Dataset content:
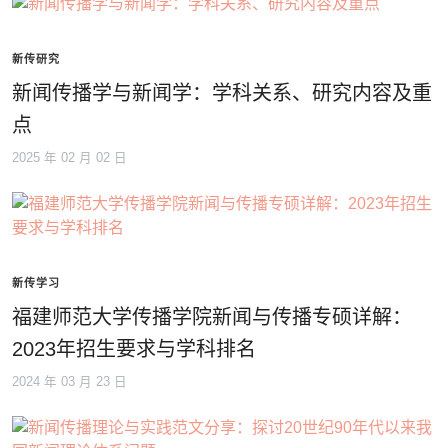
新传研究
新闻传播学与新闻学：学科关系、研究内容及重
点
2025 年 02 月 02 日
新传学习
福建师范大学传播学院新闻与传播专硕详解：
2023年招生要求与学科排名
2024 年 03 月 23 日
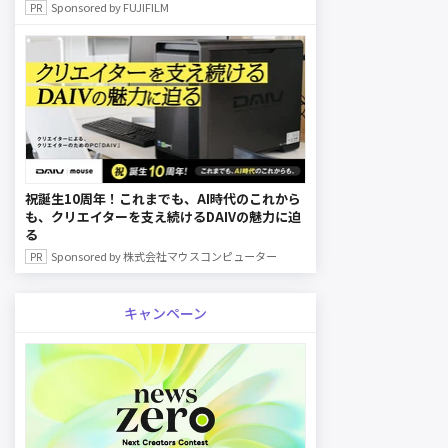
Sponsored by FUJIFILM
祝誕生10周年！これまでも、AI時代のこれから
も、クリエイターを支え続けるDAIVの魅力に迫
る
Sponsored by 株式会社マウスコンピューター
キャンペーン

What needs to be done:
The records above are to be transcribed exactly, with every picture left out.

Exercise response:
新传研究
新闻传播学与新闻学：学科关系、研究内容及重
点
2025 年 02 月 02 日
新传学习
福建师范大学传播学院新闻与传播专硕详解：
2023年招生要求与学科排名
2024 年 03 月 23 日
Sponsored by FUJIFILM
祝誕生10周年！これまでも、AI時代のこれから
も、クリエイターを支え続けるDAIVの魅力に迫
る
Sponsored by 株式会社マウスコンピューター
キャンペーン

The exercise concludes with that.